2. Uang Kuno Zaman Belanda
Uang kuno yang dicari kolektor ini diproduksi selama masa kolonial Belanda di Indonesia, mencakup uang Gulden dan uang kuno lain pada 1930-an hingga sebelum Indonesia merdeka.
3. Uang Kuno India dan Jepang
Para kolektor juga menunjukkan minat yang besar pada uang kuno dari India dan Jepang. Uang koin dan kertasnya mempunyai sejarah sekaligus desain yang sangat menarik.
4. Uang Kuno dari Tiongkok
Jika berbicara tentang uang apa saja yang dicari kolektor, maka uang kuno dari Tiongkok adalah salah satunya. Sebab, uang kertas dan koinnya bernilai estetika tinggi serta autentik.
Perlu diketahui tidak semua jenis uang kuno memiliki harga jual mahal. Tetapi, memang ada beberapa yang dihargai hingga jutaan rupiah per kepingnya.
Terdapat ciri-ciri uang yang dicari kolektor karena dianggap profitabel, di antaranya:
1. Cacat Produksi
Para kolektor gemar menjadikan uang kuno dengan cacat produksi sebagai target koleksi karena dinilai unik. Catat produksi yang dimaksud adalah:
Adanya kesalahan dalam proses pencetakan, seperti ketidaktepatan posisi gambar, tertumpah tinta, salah warna, dan huruf atau angka yang hilang/ tercetak miring.
Uang yang tampak cacat sebab proses produksi tidak sempurna.
Selain menarik dan langka, uang koin maupun kertas kuno yang memiliki cacat produksi dapat dihargai lebih mahal dibandingkan uang kuno biasa.
2. Nomor Seri Unik
Ciri-ciri uang yang dicari kolektor selanjutnya, yakni memiliki nomor seri unik dan cantik. Misalnya, pola angkanya berulang (5555), kembar, (332266), atau berurutan (123456).

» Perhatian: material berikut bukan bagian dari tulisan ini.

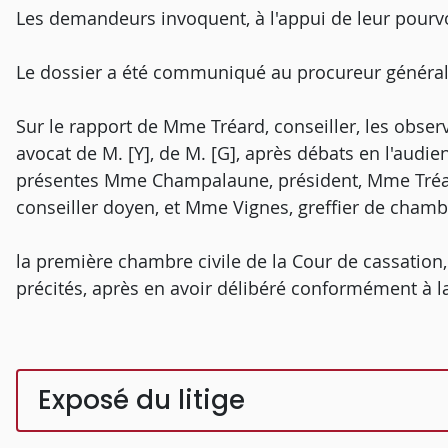
Les demandeurs invoquent, à l'appui de leur pourv
Le dossier a été communiqué au procureur général
Sur le rapport de Mme Tréard, conseiller, les obser
avocat de M. [Y], de M. [G], après débats en l'aud
présentes Mme Champalaune, président, Mme Tréard
conseiller doyen, et Mme Vignes, greffier de chamb
la première chambre civile de la Cour de cassation
précités, après en avoir délibéré conformément à la 
Exposé du litige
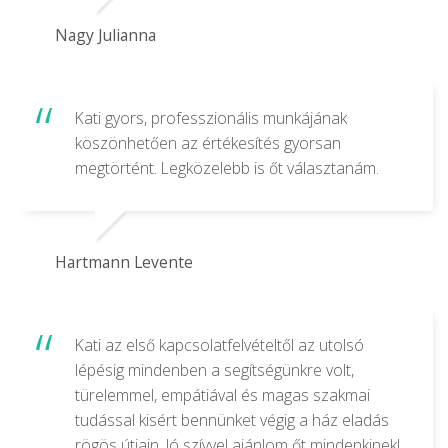
Nagy Julianna
Kati gyors, professzionális munkájának
köszönhetően az értékesítés gyorsan
megtörtént. Legközelebb is őt választanám.
Hartmann Levente
Kati az első kapcsolatfelvételtől az utolsó
lépésig mindenben a segítségünkre volt,
türelemmel, empátiával és magas szakmai
tudással kisért bennünket végig a ház eladás
rögös útjain. Jó szívvel ajánlom őt mindenkinek!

Para kolektor juga tertarik dan menghargai uang kuno yang nomor serinya masih utuh sehingga bisa terbaca secara jelas.
3. Memiliki Desain Unik
Desain pada uang kuno selalu menjadi aspek yang diperhatikan oleh kolektor. Pasalnya, ada beberapa uang kuno yang memiliki desain unik sehingga tampak lebih memikat.
Sebagai contoh, uang kuno koin maupun kertas yang bergambar seni tradisional, bangunan ikonik, flora, fauna, tokoh sejarah, atau lain sebagainya.
4. Kelangkaan
Kelangkaan adalah salah satu faktor yang membuat uang kuno mahal. Semakin langka uang kuno, maka nilainya pun semakin tinggi.
Umumnya, uang kuno langka merupakan uang edisi khusus yang dicetak terbatas. Uang ini hanya diterbitkan guna memperingati momen tertentu, seperti 100 Tahun Bung Karno.
5. Usia atau Tahun Penerbitan
Uang kuno, berupa koin atau kertas dengan emisi yang sangat tua juga menarik perhatian para kolektor, khususnya dari abad ke-18 atau 19.
Semakin tua usia atau tahun penerbitan uang, uang tersebut semakin menjadi primadona karena peluangnya dihargai tinggi sangat besar.
6. Kondisi Fisik yang Masih Bagus
Di samping cacat produksi, uang kuno dengan kondisi fisik masih bagus juga termasuk yang dicari kolektor. Terlebih, jika uang tersebut tanpa noda, lipatan, atau robekan.
Grade yang tinggi membuat uang kuno lebih berkualitas di mata kolektor karena seperti baru dan belum digunakan. Nilainya bisa jauh lebih mahal dari uang kuno yang kusam serta kotor.
7. Material atau Bahan Pembuat
Uang kuno memiliki material atau bahan pembuat yang berbeda-beda. Uang kertas kuno biasanya terbuat dari campuran serat kapas dan linen.
Di sisi lain, ada uang koin yang dibuat dari perak atau emas sehingga disebut koin perak atau emas kuno. Kualitas material yang bagus berpengaruh pada nilai harga jualnya di pasar. 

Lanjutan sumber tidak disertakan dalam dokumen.